HarmonyのONE、約40%急落 攻撃で約40億枚が不正発行か
Harmonyの暗号資産(仮想通貨)ONEが水曜日、約40%急落した。不正なミント(新規発行)が行われ、約40億枚のONEが作成された可能性がある。増加分は、攻撃前に存在していた約150億枚の供給量に対して約26%に相当する。
Harmonyは攻撃を確認し、ブロックチェーンの運用を担うネットワークオペレーター(バリデーター等)に対し、緊急のソフトウェア更新を直ちに適用するよう要請した。パッチは追加のONE発行を止める目的だが、既に作成されたトークンの扱いは未解決で、流通から隔離または除外する方法を検討している。
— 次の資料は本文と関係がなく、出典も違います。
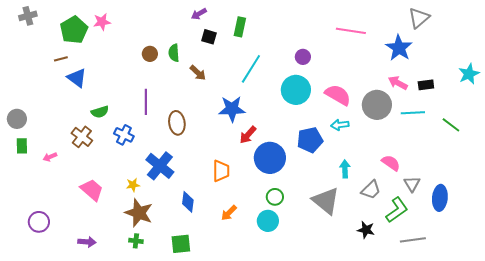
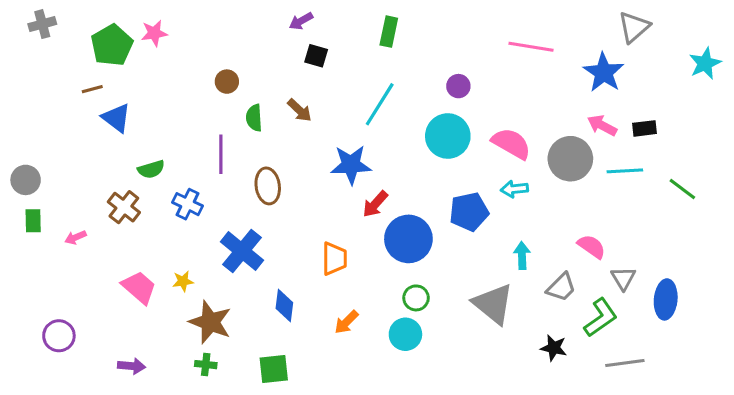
green rectangle: (240, 27) -> (389, 32), moved
green semicircle: (174, 53) -> (254, 118), moved
cyan star: (469, 74) -> (705, 63), moved
yellow star: (133, 185) -> (183, 281), moved

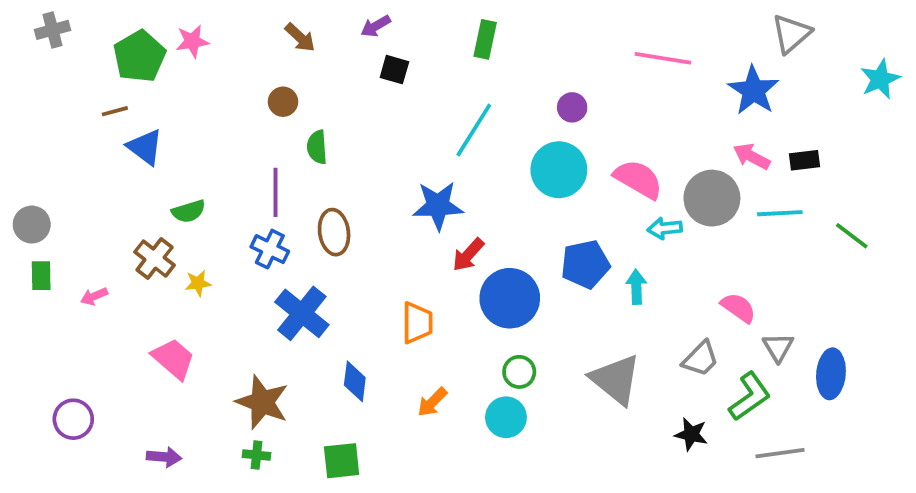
brown arrow: (299, 110) -> (300, 37), moved
cyan arrow: (514, 189) -> (665, 228), moved
blue cross: (188, 204) -> (270, 249), moved
cyan arrow: (522, 256) -> (636, 287), moved
yellow star: (183, 281) -> (198, 283), moved

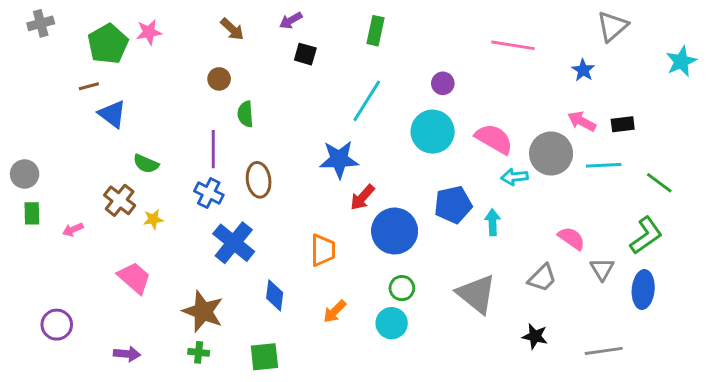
blue star: (753, 90) -> (583, 70), size x0.6
green semicircle: (189, 211) -> (146, 164), turned 40
green L-shape: (750, 396) -> (646, 235), moved

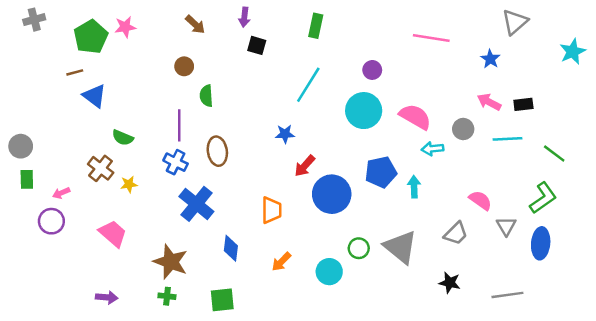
purple arrow: (291, 20) -> (244, 17), turned -54
gray circle: (551, 154) -> (463, 129), size x0.6
blue star: (339, 159) -> (285, 134), size x0.6
green circle: (402, 288) -> (359, 248), moved
purple circle: (57, 325) -> (51, 221), moved

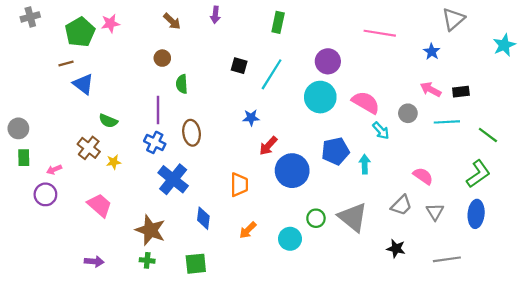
black square: (257, 45) -> (239, 66), moved
purple circle: (372, 70) -> (328, 61), size x1.5
cyan arrow: (432, 149) -> (381, 131), turned -126
gray triangle: (506, 226) -> (435, 212), moved

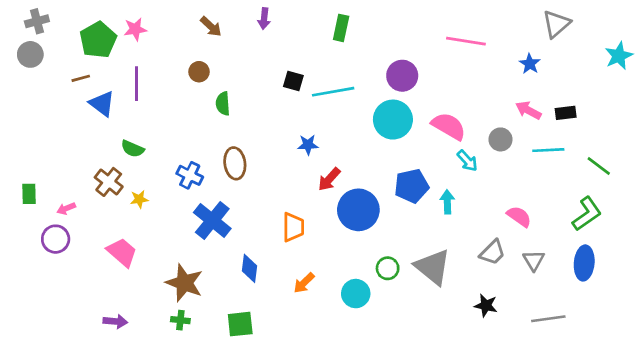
cyan line: (272, 74) -> (333, 92), turned 48
purple line: (158, 110) -> (137, 84), moved
gray circle: (18, 128) -> (30, 54), moved

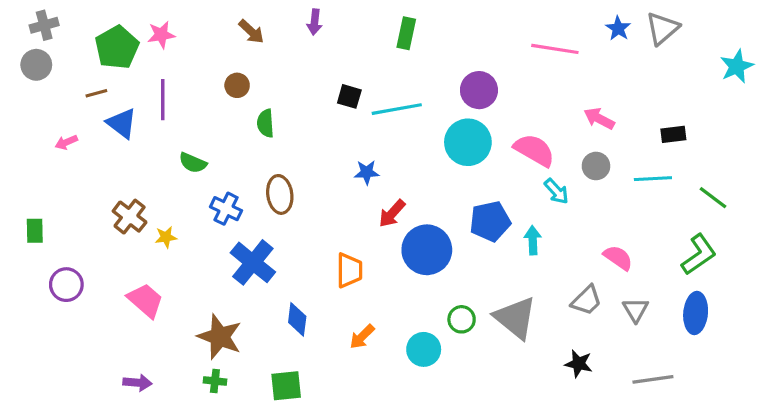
blue star: (530, 64) -> (618, 28), moved
pink arrow: (528, 110) -> (599, 119), moved
green semicircle: (133, 149) -> (193, 163), moved
pink arrow: (66, 209) -> (66, 142), moved

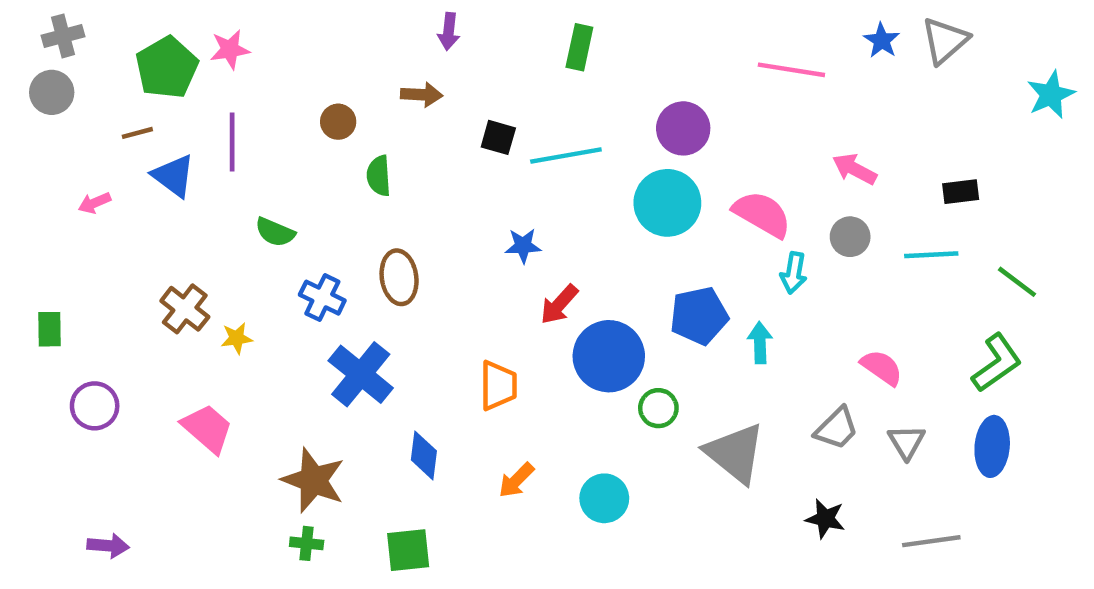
brown arrow: (251, 32) -> (422, 95), moved, turned -40
cyan arrow: (556, 191) -> (794, 273), turned 52
green circle: (462, 319) -> (658, 408), moved
purple arrow: (137, 383) -> (108, 546), moved

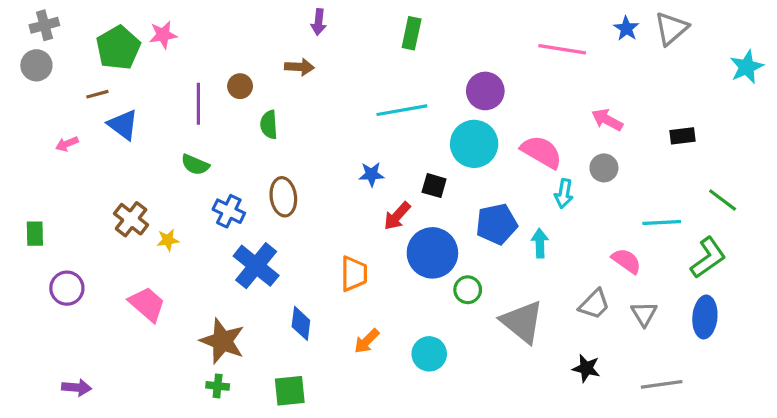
black square: (498, 137) -> (434, 186), moved
purple line: (232, 142) -> (198, 104), moved
cyan line: (931, 255) -> (662, 222), moved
今回の規模は、希薄化リスクや取引所への入金、チェーン上の取引取り消し(ロールバック)の可能性を巡る警戒感を強め、売り圧力を招いた。不正発行が取引所に送られて売却されれば、流通量の増加がさらなる下押し要因になり得る。一方でHarmonyは、不正にミントされた総量を公式には確定しておらず、報道されている「約40億枚」の算出根拠も説明していない。
Harmonyは資産の移動を抑えるため、トークンブリッジを一時停止。加えて、今回の事案に関連する4つのウォレットアドレスを特定し、中央集権型取引所(CEX)に対して該当資金のブロックおよび凍結を要請した。取引所の協力で被害を抑えられる余地はあるものの、分散型取引所(DEX)でのスワップや他チェーンへの移転、複数ウォレットへの分散が進めば回収は難しくなる。オンチェーン監視で追跡できる場合もあるが、すべての不正資産の回収を保証するものではない。
緊急アップデートの効果をネットワーク全体に行き渡らせるには、オペレーター側の一斉導入が不可欠となる。Harmonyは脆弱性の詳細や、攻撃者がどのようにミント権限を得たのか、プロトコルの他の部分に追加リスクが残っていないかについて、公表していない。技術的な全容が示されるまで、不透明感がONEおよびネットワーク上のアプリケーションに重しとなる可能性がある。
Harmonyは「パッチとロールバックの選択肢を検討している」とし、調査の進展に応じて情報更新すると述べた。ロールバックが実施されれば、攻撃前の状態にチェーンを戻し、その後に承認された取引履歴を巻き戻すことで不正発行分の解消を狙える。一方で、巻き戻しの基準点以降に成立した正当な取引も取り消されるリスクがある。
テクニカル面では、ONE/USDの4時間足は急落で弱含み。直近24時間で約40%下落し、一時は0.000605ドルまで下げた後、0.00074ドル台まで戻したとされる。RSIは12で売られ過ぎ圏、MACDも下向きで弱気シナリオを示唆する。下落が続けば日中安値の0.000605ドルを再度試し、心理的節目の0.00050ドルを意識する展開もあり得る。反発が強まる場合は、短期的に0.00112ドル近辺が目先のポイントとして意識される可能性がある。